This past Sunday’s Platform address was by Joe Chuman, Leader of the Bergen Society, and his topic was, “The Enduring Relevance of Ethical Culture”.

Ethical Culture was founded by Felix Adler in 1877. Adler was trained as a Reform Rabbi like his father who was the Rabbi of New York City’s largest Reform synagogue, Temple Emanu-El. Adler was a creature of his time and Ethical Culture was born out of the 19th-century conflict between science and religion as well as the social problems that came with the rise of the industrial age. The discoveries of physics and engineering made it clear that nature was governed by regular laws and made the notion of miracles less tenable. Discoveries in geology made it equally clear that the earth was millions of years old, not thousands. Darwin’s publication of The Origin of Species delivered the coup de grâce and made it explicit that the Bible’s origin stories could not be treated as literal truths.
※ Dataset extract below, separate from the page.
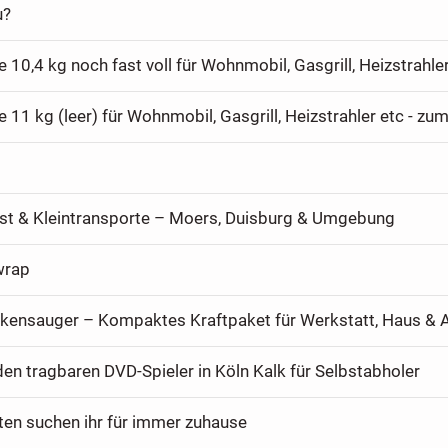
u?
nst & Kleintransporte – Moers, Duisburg & Umgebung
wrap
en tragbaren DVD-Spieler in Köln Kalk für Selbstabholer
ten suchen ihr für immer zuhause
Furthermore, the cruelties of the Industrial Revolution and its need for cheap labor – shown so brutally in New York’s crowded slums – made manifest that we ought not treat people as instruments of society but rather as being of value in and of themselves.
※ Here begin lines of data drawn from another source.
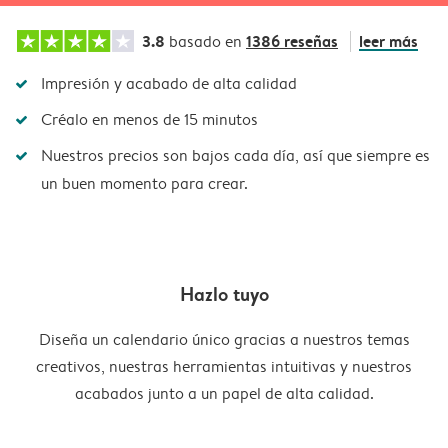
3.8
1386 reseñas
leer más
basado en
Impresión y acabado de alta calidad
Créalo en menos de 15 minutos
Nuestros precios son bajos cada día, así que siempre es
un buen momento para crear.
Hazlo tuyo
Diseña un calendario único gracias a nuestros temas
creativos, nuestras herramientas intuitivas y nuestros
acabados junto a un papel de alta calidad.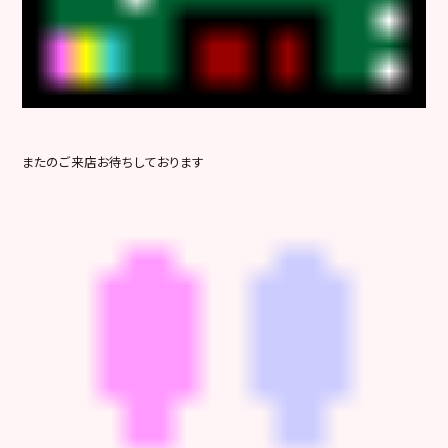
またのご来店お待ちしております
Though he did not call himself an atheist, Adler wanted to create a movement that was free of supernatural underpinnings and dogma and which would focus on the intrinsic worth and dignity of people. Key tenets of Ethical Culture are that people inherently have value and are deserving of dignity, that what you believe doesn’t matter as much as how you act and that we are all interrelated to one another in fundamental ways. If Ethical Culture can be said to have a motto it is, “Always act so as to elicit the best in others, and thereby yourself”.
Adler viewed Ethical Culture as a new religion stripped of supernaturalism and without doctrines or dogmas. The 18th century had many secular philosophies but what made Ethical Culture unique was its congregational focus and its emphasis on the interrelatedness of us all.
Ethical Culture was and still is a small movement with Societies mainly in and around New York though there are also Societies in Texas, Virginia, Washington, D.C., North Carolina, St. Louis and elsewhere in America. Still, in this, the age of bowling alone and societal alienation, when people feel disconnected from their governments and patronized by the upper classes, Ethical Culture uniquely provides a congregational, secular and humanistic movement devoted to community in which one’s beliefs matter not so much, but one’s actions matter a great deal. “The Place Where People Meet to Seek the Highest is Holy Ground”.